Opération américaine au Venezuela : Trump a confirmé « de nombreux morts » parmi les cubains — divergences sur les chiffres et conséquences géopolitiques
Trump a parlé de «beaucoup de Cubains», mais le nombre de victimes varie — de la déclaration officielle de La Havane aux décomptes du New York Times. Nous examinons pourquoi ces divergences sont importantes pour la sécurité régionale et pour les partenaires de l'Ukraine.
Par Tetiana Suchkova-Ladik
5 janvier 2026 · 2 min de lecture
Ce qui s'est passé
Le président des États-Unis, Donald Trump, a confirmé aux journalistes à bord d'Air Force One que «beaucoup de Cubains» ont été tués lors d'une opération au Venezuela. Il a ajouté qu'il n'y avait pas de morts du côté américain, sans toutefois donner de chiffre précis.

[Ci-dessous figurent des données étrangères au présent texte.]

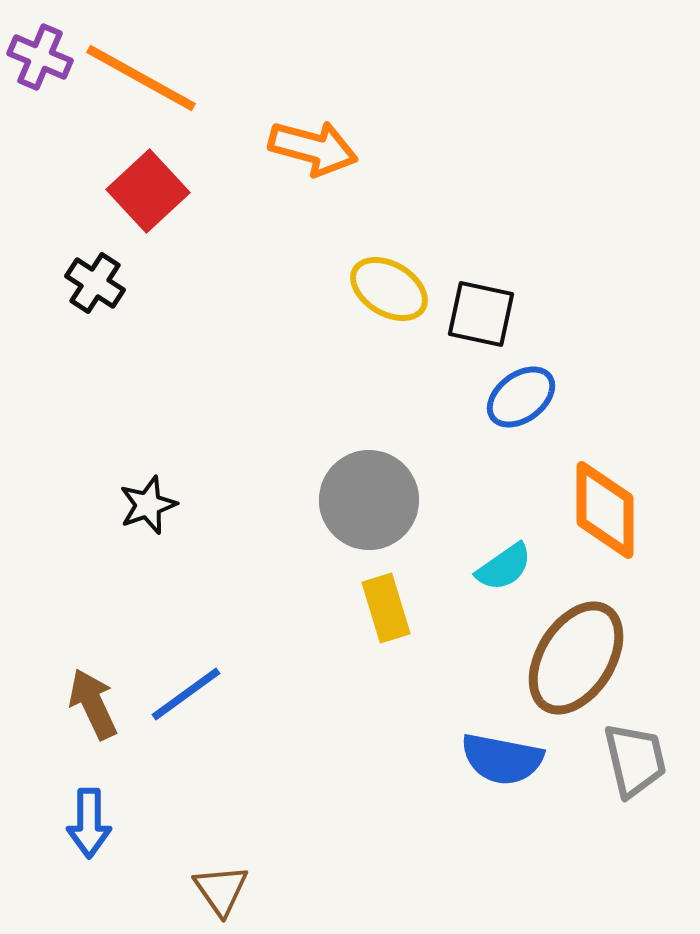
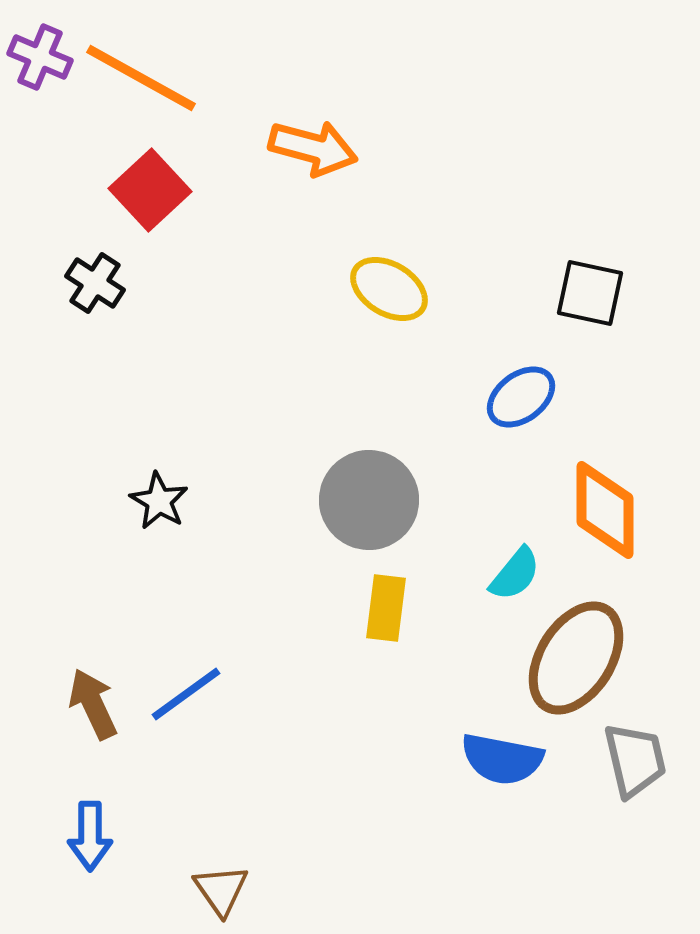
red square: moved 2 px right, 1 px up
black square: moved 109 px right, 21 px up
black star: moved 11 px right, 4 px up; rotated 22 degrees counterclockwise
cyan semicircle: moved 11 px right, 7 px down; rotated 16 degrees counterclockwise
yellow rectangle: rotated 24 degrees clockwise
blue arrow: moved 1 px right, 13 px down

"Vous savez, hier beaucoup de Cubains ont été tués... De notre côté il n'y a pas eu de morts, mais de l'autre côté, malheureusement, il y a eu beaucoup de décès. Beaucoup de Cubains ont été tués en essayant de le protéger (le président vénézuélien Nicolás Maduro)."
— Donald Trump, président des États-Unis
Le ministère des Affaires étrangères de Cuba a fait état de la mort de 32 membres des forces armées et des services de renseignement et a décrété deux jours de deuil national. Le communiqué officiel décrit les défunts comme ceux qui «ont accompli leur devoir» lors d'une résistance acharnée.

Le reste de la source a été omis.